Be cognizant of this.   People matter.  They all have their stories; their journeys.  Perhaps if we weren't so quick to judge, the world would be better.  After all, the moon is equally obsessed with each and every one of us.


Monday, August 5, 2013

Directions

For a variety of reasons that I still do not understand fully myself, my position at work has suddenly changed and I don't do exclusively emergencies anymore.  This is good and bad.  Good because I don't work solely with the acutely suicidal and/or homicidal and/or psychotic anymore.
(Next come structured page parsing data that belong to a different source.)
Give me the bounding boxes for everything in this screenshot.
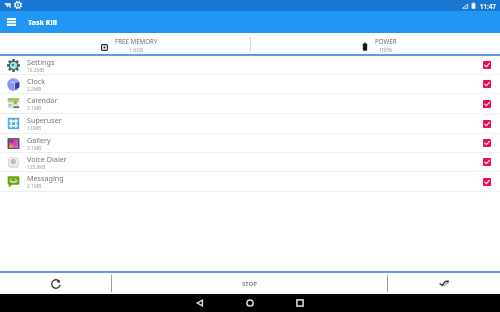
- staticText: 2.2MB: [27, 86, 42, 93]
- staticText: POWER: [375, 37, 397, 45]
- staticText: Settings: [27, 57, 55, 67]
- staticText: Messaging: [27, 173, 64, 183]
- button[interactable]: FREE MEMORY: [0, 33, 250, 54]
- staticText: Clock: [27, 76, 46, 86]
- button[interactable]: Gallery: [0, 134, 500, 152]
- staticText: 1.6GB: [129, 46, 144, 53]
- staticText: Superuser: [27, 115, 62, 125]
- staticText: Gallery: [27, 135, 51, 145]
- staticText: 100%: [379, 46, 393, 53]
- staticText: Calendar: [27, 95, 58, 105]
- button[interactable]: Back: [188, 294, 212, 312]
- button[interactable]: Select Gallery: [483, 139, 491, 147]
- button[interactable]: Recents: [288, 294, 312, 312]
- button[interactable]: POWER: [250, 33, 500, 54]
- staticText: STOP: [242, 280, 257, 288]
- button[interactable]: Refresh: [0, 273, 111, 294]
- staticText: 2.1MB: [27, 183, 42, 190]
- button[interactable]: Clock: [0, 75, 500, 93]
- staticText: 11:47: [480, 2, 496, 10]
- button[interactable]: Select Calendar: [483, 100, 491, 108]
- button[interactable]: Select Messaging: [483, 178, 491, 186]
- button[interactable]: Settings: [0, 56, 500, 74]
- button[interactable]: Select Voice Dialer: [483, 158, 491, 166]
- staticText: Voice Dialer: [27, 154, 67, 164]
- button[interactable]: Superuser: [0, 114, 500, 133]
- button[interactable]: Select Settings: [483, 61, 491, 69]
- button[interactable]: Messaging: [0, 172, 500, 191]
- button[interactable]: Calendar: [0, 94, 500, 113]
- button[interactable]: Home: [238, 294, 262, 312]
- button[interactable]: STOP: [112, 273, 387, 294]
- staticText: 125.9KB: [27, 164, 46, 171]
- staticText: FREE MEMORY: [115, 37, 158, 45]
- staticText: Task Kill: [28, 17, 58, 27]
- button[interactable]: Voice Dialer: [0, 153, 500, 171]
- staticText: 1.0MB: [27, 125, 42, 132]
- staticText: 16.2MB: [27, 67, 44, 74]
- staticText: 5.1MB: [27, 145, 42, 152]
- button[interactable]: Select all: [388, 273, 500, 294]
- staticText: 2.1MB: [27, 105, 42, 112]
- button[interactable]: Select Clock: [483, 80, 491, 88]
- button[interactable]: Menu: [0, 11, 22, 33]
- button[interactable]: Select Superuser: [483, 120, 491, 128]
Bad because it involves me twice a week travelling to a different office.  This adds an additional half an hour to my commute, one way.

Those of you who know me in real life know that according to my sleep habits and patterns, I am an adolescent at heart.  If I could stay up until 2 or 3 AM and sleep till noon-ish, I would be super content.  I am not a morning person, to the point where Elizabeth used to tentatively approach me when she would younger and ask, "Mommy, have you had your coffee yet?"  I told Charles the first night I spent the night that I was not a morning person.  He just laughed the way he did the time I told him about my aversion to laundry.  The next morning he got out of bed to let his dog out, and I bit his head off:  "Why are you getting up?"  "To let the dog out."  "Oh...zzzzzz".

I mention the above because part of the reason I left my previous employer was due to the commute.  And also because it explains what I am about to reveal next.  It at least gives some kind of rationale for my actions.

I decided today to attempt to find a different way to this particular office.  I have to go through two small speed-traps towns and I was thinking that if I could find a back road to avoid this it might be quicker.

Now.  Let's just talk for a minute about what real-world talents I have.  I can open a screw top beer on a picnic table or counter edge.  I can tie shoes so they are less likely to come untied.   I can soften brown sugar once it has gone hard.

I cannot find my way out of a paper bag.  I have the navigational capabilities of a deaf drunk bat.  People like me are why GPS were invented.  To me, directions are similar to making gravy (another real world talent I lack.)  Why bother when I can open a can or make my older sister do it?  It is not like I do this that often.  Same with directions.  Why bother when I seldom go anyplace new and I can have a little nifty machine tell me in a pleasant female voice exactly what to do and when.

I have been to the city that this office is located in exactly four times.  Three were to the exact same place (my children's pediatrician's other office.).  I am not exactly familiar, is what I am trying to establish here.   Even typing this out, I am questioning what kind of logic made me think that it would be a good idea to try to find this alternative route with nothing but my iphone to lead me.  And since I still have not figured out the whole map app on my phone, it may as well have been paper directions.

I am that person who would drive around with the mapquest directions and accidentally hit the hobo on the side of the road as well as your dog too, all because I am trying to read and drive at the same time. I tend to multitask (five open...) and when you are going 55 MPH, eating yogurt is one thing but trying to read directions is another.  Figure in the GPS.  I am saving the hobo, and your little dog too. 

Saving hobos and dogs.  It's what your GPS can do for you.  Why am I not in advertising?